How the gender pay gap in Ireland rates globally
In Ireland, the issue of the gender pay gap has been at the forefront of conversation for some time now. In the last 20 years, the topic has been consistently debated in the media and in the public sphere.
From the Employment Equality Acts 1998 to more recent revelations about the gender pay gap in our national broadcaster RTÉ, the topic has rarely left our consciousness.
In fact, over the next few weeks the Minister of State for Equality, Immigration and Integration, David Stanton is expected to bring the Gender Pay Gap Information Bill to Cabinet.
Under this bill firms employing more than 250 workers could have to publish details of any gender pay gap by the end of this year or face sanctions if they fail to do so.
It’s clear that the conversation has begun but we still have a long way to go. EU figures show that in Ireland, women currently earn around 13.9% less than men. Where does that leave us on a global scale? We decided to find out.
Careers marketplace Jobbio has done extensive research into the gender pay gap in both the UK and the US through their #ShatterTheGlass initiative.
They researched a number of different high-level roles including CFO, Marketing Manager, Software Engineer, Web Developer, Content Creator, Customer Experience Manager and Graphic Designer. On all but two occasions men were paid more – sometimes significantly more – than their female counterparts.
This research echoes the findings of the UK’s Office for National Statistics. According to their data women currently earn 18.4% less than men.

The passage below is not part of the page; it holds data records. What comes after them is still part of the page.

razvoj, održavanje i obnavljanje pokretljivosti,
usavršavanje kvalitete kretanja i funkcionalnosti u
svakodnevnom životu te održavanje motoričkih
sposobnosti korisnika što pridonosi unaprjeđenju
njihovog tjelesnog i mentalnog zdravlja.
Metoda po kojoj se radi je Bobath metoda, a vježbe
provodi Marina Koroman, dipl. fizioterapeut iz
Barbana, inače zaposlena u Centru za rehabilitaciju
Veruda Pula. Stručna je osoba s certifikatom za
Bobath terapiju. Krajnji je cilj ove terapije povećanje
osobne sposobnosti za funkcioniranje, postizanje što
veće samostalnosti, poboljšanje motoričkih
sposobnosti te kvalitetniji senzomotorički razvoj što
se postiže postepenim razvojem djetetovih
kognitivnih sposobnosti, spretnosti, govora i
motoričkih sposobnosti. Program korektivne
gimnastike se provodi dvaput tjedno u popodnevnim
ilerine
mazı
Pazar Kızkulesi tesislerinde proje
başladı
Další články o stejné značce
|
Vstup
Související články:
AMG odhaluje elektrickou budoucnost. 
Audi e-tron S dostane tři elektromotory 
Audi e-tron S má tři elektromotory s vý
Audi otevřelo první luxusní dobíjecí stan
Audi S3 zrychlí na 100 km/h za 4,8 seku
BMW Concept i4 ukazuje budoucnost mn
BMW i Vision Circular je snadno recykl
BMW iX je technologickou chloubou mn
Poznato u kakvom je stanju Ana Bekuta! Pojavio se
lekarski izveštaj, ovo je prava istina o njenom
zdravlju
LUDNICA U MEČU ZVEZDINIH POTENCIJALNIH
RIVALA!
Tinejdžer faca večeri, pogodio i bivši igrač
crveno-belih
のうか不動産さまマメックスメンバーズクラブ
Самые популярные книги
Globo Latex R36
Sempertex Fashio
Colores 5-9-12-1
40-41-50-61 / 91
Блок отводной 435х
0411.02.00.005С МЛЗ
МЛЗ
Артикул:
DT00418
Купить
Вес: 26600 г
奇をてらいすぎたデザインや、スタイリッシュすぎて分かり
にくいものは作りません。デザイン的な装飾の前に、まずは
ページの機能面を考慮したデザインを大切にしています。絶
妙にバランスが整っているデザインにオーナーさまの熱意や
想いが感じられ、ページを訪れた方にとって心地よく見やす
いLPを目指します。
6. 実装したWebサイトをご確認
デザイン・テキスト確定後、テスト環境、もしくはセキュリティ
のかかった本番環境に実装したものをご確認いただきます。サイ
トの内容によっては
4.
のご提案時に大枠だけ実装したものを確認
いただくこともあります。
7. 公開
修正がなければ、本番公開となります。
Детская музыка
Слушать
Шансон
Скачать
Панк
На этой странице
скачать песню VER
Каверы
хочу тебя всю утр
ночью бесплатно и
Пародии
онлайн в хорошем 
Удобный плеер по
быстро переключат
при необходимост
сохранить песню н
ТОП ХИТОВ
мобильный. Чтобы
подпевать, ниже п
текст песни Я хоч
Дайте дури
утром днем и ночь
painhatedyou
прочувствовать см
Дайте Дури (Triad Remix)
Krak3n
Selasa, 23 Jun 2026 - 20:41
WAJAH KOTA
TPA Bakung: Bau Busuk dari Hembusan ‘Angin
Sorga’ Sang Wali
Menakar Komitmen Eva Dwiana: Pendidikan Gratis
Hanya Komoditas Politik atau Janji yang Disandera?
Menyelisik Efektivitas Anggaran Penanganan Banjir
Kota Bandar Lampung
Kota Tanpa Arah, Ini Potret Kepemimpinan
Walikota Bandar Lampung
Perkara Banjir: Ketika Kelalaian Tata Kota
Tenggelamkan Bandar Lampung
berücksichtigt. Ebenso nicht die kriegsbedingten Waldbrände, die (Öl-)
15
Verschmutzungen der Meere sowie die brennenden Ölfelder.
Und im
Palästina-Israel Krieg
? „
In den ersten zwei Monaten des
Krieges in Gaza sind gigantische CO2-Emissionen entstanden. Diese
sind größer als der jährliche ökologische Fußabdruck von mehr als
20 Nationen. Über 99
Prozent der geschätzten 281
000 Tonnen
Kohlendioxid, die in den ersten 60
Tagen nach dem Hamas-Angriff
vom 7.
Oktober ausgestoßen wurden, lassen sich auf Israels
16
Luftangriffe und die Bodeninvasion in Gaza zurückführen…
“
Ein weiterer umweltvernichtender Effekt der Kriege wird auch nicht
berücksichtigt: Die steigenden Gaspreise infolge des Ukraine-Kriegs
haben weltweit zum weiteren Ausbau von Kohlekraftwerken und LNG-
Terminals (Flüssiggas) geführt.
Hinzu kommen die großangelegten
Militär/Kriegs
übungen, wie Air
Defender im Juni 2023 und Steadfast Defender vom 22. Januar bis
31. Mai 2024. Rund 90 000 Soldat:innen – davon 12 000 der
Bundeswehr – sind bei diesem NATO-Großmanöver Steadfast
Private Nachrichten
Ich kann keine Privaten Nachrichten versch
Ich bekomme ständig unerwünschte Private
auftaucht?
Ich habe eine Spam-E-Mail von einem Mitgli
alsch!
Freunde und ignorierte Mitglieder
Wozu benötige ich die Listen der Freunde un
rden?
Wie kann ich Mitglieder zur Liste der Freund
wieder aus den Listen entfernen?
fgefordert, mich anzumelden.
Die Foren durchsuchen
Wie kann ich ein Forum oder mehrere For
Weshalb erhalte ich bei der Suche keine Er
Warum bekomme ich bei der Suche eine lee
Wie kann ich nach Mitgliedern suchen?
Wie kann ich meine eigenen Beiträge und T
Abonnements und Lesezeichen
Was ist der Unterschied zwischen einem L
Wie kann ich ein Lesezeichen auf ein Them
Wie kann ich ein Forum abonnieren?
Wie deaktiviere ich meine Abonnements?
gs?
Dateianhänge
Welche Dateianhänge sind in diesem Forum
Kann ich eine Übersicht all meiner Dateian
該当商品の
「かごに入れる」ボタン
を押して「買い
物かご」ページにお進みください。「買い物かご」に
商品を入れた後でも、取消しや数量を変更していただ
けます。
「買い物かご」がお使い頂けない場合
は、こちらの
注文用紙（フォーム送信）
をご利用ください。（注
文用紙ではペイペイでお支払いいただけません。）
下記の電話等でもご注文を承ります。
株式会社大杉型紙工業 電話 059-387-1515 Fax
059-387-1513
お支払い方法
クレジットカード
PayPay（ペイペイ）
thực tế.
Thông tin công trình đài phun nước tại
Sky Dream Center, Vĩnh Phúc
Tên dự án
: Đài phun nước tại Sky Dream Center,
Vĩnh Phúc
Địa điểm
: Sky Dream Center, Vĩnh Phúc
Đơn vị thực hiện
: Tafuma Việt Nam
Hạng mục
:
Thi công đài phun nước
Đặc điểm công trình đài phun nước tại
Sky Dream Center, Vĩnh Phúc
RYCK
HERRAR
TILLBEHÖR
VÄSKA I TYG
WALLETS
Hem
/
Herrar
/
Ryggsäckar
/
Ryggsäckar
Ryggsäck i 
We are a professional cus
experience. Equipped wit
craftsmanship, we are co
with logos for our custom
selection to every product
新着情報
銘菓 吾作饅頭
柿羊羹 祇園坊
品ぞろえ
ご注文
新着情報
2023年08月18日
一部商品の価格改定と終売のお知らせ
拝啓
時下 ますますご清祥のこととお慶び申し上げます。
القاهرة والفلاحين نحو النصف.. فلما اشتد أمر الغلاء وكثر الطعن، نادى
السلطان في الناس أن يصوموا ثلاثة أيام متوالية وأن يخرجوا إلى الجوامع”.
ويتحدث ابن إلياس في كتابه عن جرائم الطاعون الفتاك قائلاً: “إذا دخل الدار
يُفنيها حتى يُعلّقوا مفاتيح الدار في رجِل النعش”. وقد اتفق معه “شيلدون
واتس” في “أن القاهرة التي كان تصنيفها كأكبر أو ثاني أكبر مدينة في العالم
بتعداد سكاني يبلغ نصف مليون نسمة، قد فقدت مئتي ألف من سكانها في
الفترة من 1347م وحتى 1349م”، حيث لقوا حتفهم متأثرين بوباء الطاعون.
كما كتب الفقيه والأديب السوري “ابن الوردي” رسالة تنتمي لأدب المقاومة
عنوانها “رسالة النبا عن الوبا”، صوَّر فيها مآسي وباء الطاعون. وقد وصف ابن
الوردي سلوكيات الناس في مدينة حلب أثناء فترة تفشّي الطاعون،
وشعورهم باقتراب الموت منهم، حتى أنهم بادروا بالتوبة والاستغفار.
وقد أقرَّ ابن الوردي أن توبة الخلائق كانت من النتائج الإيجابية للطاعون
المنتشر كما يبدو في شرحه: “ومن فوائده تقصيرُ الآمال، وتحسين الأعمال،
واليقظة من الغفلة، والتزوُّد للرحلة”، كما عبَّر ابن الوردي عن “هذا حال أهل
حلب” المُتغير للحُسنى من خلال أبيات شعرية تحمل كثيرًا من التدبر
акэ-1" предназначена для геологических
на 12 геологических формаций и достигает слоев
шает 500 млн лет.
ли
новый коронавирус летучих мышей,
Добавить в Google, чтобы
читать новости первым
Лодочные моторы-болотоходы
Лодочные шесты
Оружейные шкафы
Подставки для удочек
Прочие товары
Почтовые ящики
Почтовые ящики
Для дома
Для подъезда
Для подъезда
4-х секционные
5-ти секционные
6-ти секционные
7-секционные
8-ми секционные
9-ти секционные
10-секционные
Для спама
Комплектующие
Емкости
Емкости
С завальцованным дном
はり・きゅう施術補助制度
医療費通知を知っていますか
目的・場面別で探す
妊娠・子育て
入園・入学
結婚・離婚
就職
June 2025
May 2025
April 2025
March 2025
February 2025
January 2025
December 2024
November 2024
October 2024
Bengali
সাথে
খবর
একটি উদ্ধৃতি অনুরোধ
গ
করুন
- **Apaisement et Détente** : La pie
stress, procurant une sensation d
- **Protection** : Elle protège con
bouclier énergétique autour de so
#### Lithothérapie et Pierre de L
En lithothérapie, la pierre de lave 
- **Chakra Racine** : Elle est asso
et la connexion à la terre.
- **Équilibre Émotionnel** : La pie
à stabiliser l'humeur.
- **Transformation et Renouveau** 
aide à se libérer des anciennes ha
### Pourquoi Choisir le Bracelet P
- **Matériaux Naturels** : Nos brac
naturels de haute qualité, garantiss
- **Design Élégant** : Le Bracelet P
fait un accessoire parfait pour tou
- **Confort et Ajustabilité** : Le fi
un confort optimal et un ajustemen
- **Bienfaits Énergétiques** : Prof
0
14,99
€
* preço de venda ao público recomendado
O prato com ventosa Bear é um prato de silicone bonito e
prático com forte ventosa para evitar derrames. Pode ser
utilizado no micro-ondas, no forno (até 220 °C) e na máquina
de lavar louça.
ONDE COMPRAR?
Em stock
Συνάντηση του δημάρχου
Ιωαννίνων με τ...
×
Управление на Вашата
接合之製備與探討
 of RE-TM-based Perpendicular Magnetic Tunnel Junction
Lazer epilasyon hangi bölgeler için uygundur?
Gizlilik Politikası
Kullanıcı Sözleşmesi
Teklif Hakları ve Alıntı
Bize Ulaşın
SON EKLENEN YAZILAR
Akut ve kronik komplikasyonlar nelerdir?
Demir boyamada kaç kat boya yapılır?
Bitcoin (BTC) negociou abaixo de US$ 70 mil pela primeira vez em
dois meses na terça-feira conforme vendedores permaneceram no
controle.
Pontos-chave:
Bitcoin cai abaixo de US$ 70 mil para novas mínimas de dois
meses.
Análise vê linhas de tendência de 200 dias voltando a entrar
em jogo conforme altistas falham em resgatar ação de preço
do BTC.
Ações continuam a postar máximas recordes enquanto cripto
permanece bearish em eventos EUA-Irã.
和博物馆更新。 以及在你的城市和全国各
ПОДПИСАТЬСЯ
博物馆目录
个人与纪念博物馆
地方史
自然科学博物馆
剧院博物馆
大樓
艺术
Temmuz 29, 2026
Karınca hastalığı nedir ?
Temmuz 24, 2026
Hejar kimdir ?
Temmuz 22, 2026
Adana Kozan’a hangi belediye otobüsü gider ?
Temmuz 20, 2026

Men in France are on average paid 9% more than women. This is despite the fact that the law has required equal pay for equal work for the past 45 years.
In an effort to crack down on unequal pay Prime Minister Edouard Philippe introduced a new labour plan whereby French companies will have three years to rectify their gender pay gaps or face possible fines.
Companies with more than 50 employees will be required to install special software hooked up directly to their payroll systems to monitor unjustified pay gaps under the plans.
One country that is leading the way for pay equality is Iceland. The small island has a long history of protesting for labour rights. In 1975, 1985, 2005, 2010 and 2016 Icelandic women famously left work the minute they technically stopped getting paid to protest income inequality.
While Iceland has had equal pay laws in place since 1961, The Equal Pay Standard, passed in January 2018, made it the first country to criminalise unequal pay. The World Economic Forum (WEF) has ranked Iceland as the top country for gender equality for the last nine years based on criteria involving economics, education, health, and politics.
In 2017, women earned 82% of what men earned according to a Pew Research Center analysis of median hourly earnings of both full- and part-time workers in the US.
One way American states are fighting back against the gap is to introduce laws and regulations. For example in California, Massachusetts, New York City and Puerto Rico employers are banned from asking job applicants about their current salary.
You may be surprised to hear that Canada has a rather large gender pay gap. According to the most recent Statistics Canada data the gap currently sits at 26%. To put that into perspective that means that for every $1 earned by a male worker, his female colleague only earns 74 cents.
Despite this, Canada’s pay gap is slowly closing over time. When the Pay Equity Act passed in 1987 the gender pay gap was a whopping 36%. Hopefully, this trend will continue.
The Workplace Gender Equality Agency (WGEA) estimates Australian women earn, on average, 15.3% less than men. This gap has remained largely unchanged in the last 20 years despite avid campaigning.
In Australia, the principle of "equal pay for equal work" was introduced in 1969 while anti-discrimination on the basis of sex was legislated in 1984. According to the WGEA, men still earn more than women by an average of $26,527 per year in every industry and occupation.
A survey conducted by the International Labour Organisation (ILO) in 2017 found that there was a large wage disparity in India. The survey highlighted that men earn more than women in similar roles. This gap was often a staggering 30%.
The country passed the Equal Remuneration Act in 1976. This act provides women with a right to demand equal pay and challenge any inequality they see in recruitment processes, job training or promotions.
It’s important to note that a very small percentage of women work outside the home in India. According to the ILO, India ranks 121 out of 131 for female labour participation.
China may have a booming economy, but it still has a huge wage equality problem. China’s major hiring website Zhaopin Limited surveyed over 100,000 employees earlier this year. The study found that women on average earn 22% less than their male counterparts.
While this number might seem high it has actually dropped 30% since last year. The gender pay gap is relatively small at entry-level positions, however, the higher up the career ladder workers go, the more pronounced it becomes.
Brazilian women earn a massive 23% less than their male colleagues. The World Economic Forum ranks Brazil 119 in a list of countries for wage equality in similar work.
The gender pay gap in Brazil is especially noticeable for workers with higher levels of education. Data from the Labor Ministry shows that 60% of employees with a university degree are women. However, their employers paid them 36% less than men with the same level of education.
The 2017 ‘’A Pulse of the People’’ report run by market research firm Ipsos found that, on average, women in South Africa earned 27% less than men.
The report, which surveyed more than 3,500 employed South Africans across various occupations and regions, found that this gap was even wider among top earners, with men earning as much as 39% more than women at a similar level.